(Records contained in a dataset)

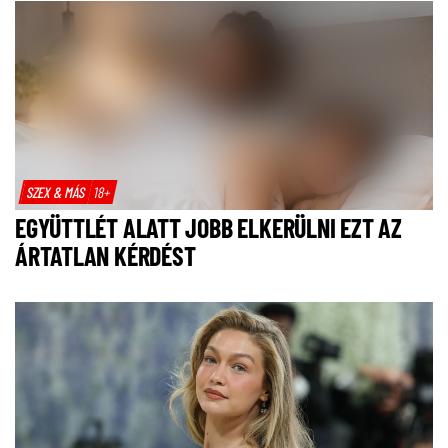
SZEX & MÁS
18+
EGYÜTTLÉT ALATT JOBB ELKERÜLNI EZT AZ
ÁRTATLAN KÉRDÉST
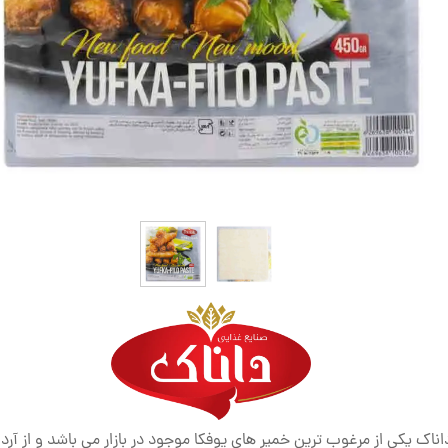
اناک یکی از مرغوب ترین خمیر های یوفکا موجود در بازار می باشد و از آر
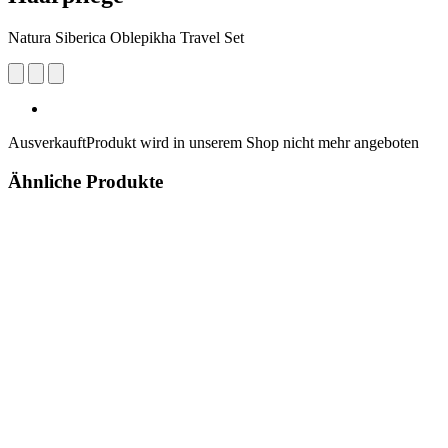
Natura Siberica Oblepikha Travel Set
Ausverkauft
Produkt wird in unserem Shop nicht mehr angeboten
Ähnliche Produkte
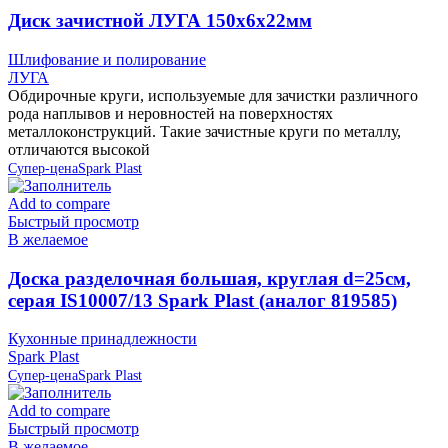
Диск зачистной ЛУГА 150х6х22мм
Шлифование и полирование
ЛУГА
Обдирочные круги, используемые для зачистки различного
рода наплывов и неровностей на поверхностях
металлоконструкций. Такие зачистные круги по металлу,
отличаются высокой
Супер-цена
Spark Plast
Add to compare
Быстрый просмотр
В желаемое
Доска разделочная большая, круглая d=25см,
серая IS10007/13 Spark Plast (аналог 819585)
Кухонные принадлежности
Spark Plast
Супер-цена
Spark Plast
Add to compare
Быстрый просмотр
В желаемое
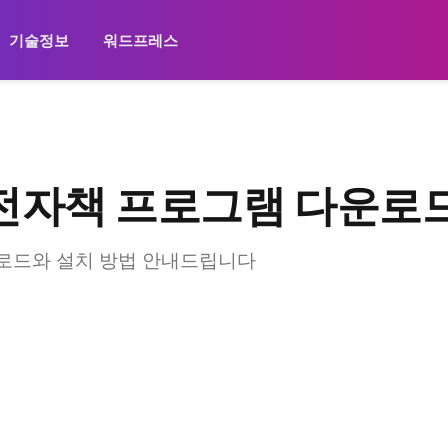
기술정보
워드프레스
l 전자책 프로그램 다운로
다운로드와 설치 방법 안내드립니다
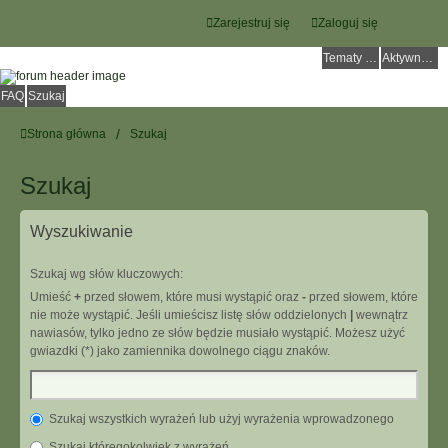
Zarejestruj się
Zaloguj się
Tematy bez odpowiedzi
Aktywne tematy
FAQ
Szukaj
Strona główna
Szukaj
Szukaj
Wyszukiwanie
Szukaj wg słów kluczowych:
Umieść
+
przed słowem, które musi wystąpić oraz
-
przed słowem, które
nie może wystąpić. Jeśli umieścisz listę słów oddzielonych
|
wewnątrz
nawiasów, tylko jedno ze słów będzie musiało wystąpić. Możesz użyć
gwiazdki (*) jako zamiennika dowolnego ciągu znaków.
Szukaj wszystkich wyrażeń lub użyj wyrażenia wprowadzonego
Szukaj któregokolwiek z wyrażeń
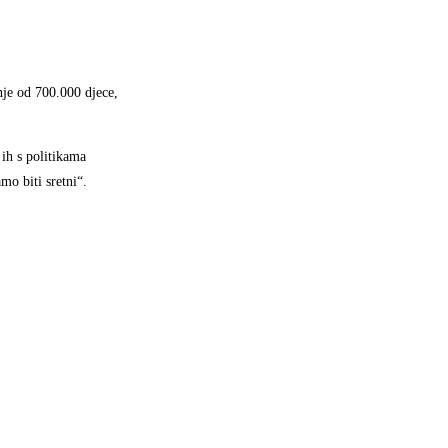
nje od 700.000 djece,
 ih s politikama
mo biti sretni“.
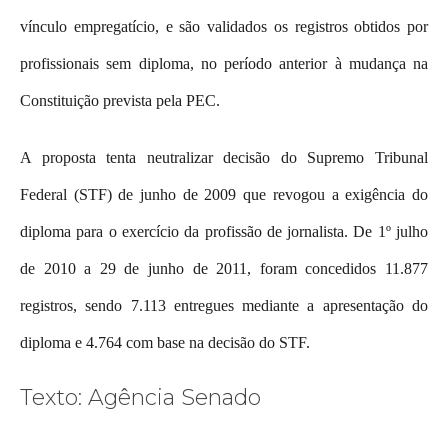
vínculo empregatício, e são validados os registros obtidos por
profissionais sem diploma, no período anterior à mudança na
Constituição prevista pela PEC.
A proposta tenta neutralizar decisão do Supremo Tribunal
Federal (STF) de junho de 2009 que revogou a exigência do
diploma para o exercício da profissão de jornalista. De 1º julho
de 2010 a 29 de junho de 2011, foram concedidos 11.877
registros, sendo 7.113 entregues mediante a apresentação do
diploma e 4.764 com base na decisão do STF.
Texto: Agência Senado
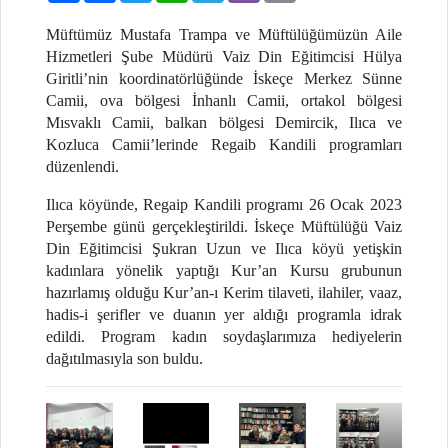
Müftümüz Mustafa Trampa ve Müftülüğümüzün Aile
Hizmetleri Şube Müdürü Vaiz Din Eğitimcisi Hülya
Giritli’nin koordinatörlüğünde İskeçe Merkez Sünne
Camii, ova bölgesi İnhanlı Camii, ortakol bölgesi
Mısvaklı Camii, balkan bölgesi Demircik, Ilıca ve
Kozluca Camii’lerinde Regaib Kandili programları
düzenlendi.
Ilıca köyünde, Regaip Kandili programı 26 Ocak 2023
Perşembe günü gerçekleştirildi. İskeçe Müftülüğü Vaiz
Din Eğitimcisi Şukran Uzun ve Ilıca köyü yetişkin
kadınlara yönelik yaptığı Kur’an Kursu grubunun
hazırlamış olduğu Kur’an-ı Kerim tilaveti, ilahiler, vaaz,
hadis-i şerifler ve duanın yer aldığı programla idrak
edildi. Program kadın soydaşlarımıza hediyelerin
dağıtılmasıyla son buldu.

Required action: Extract each line holding the word "registros" from the records.

Output for this task:
vínculo empregatício, e são validados os registros obtidos por
registros, sendo 7.113 entregues mediante a apresentação do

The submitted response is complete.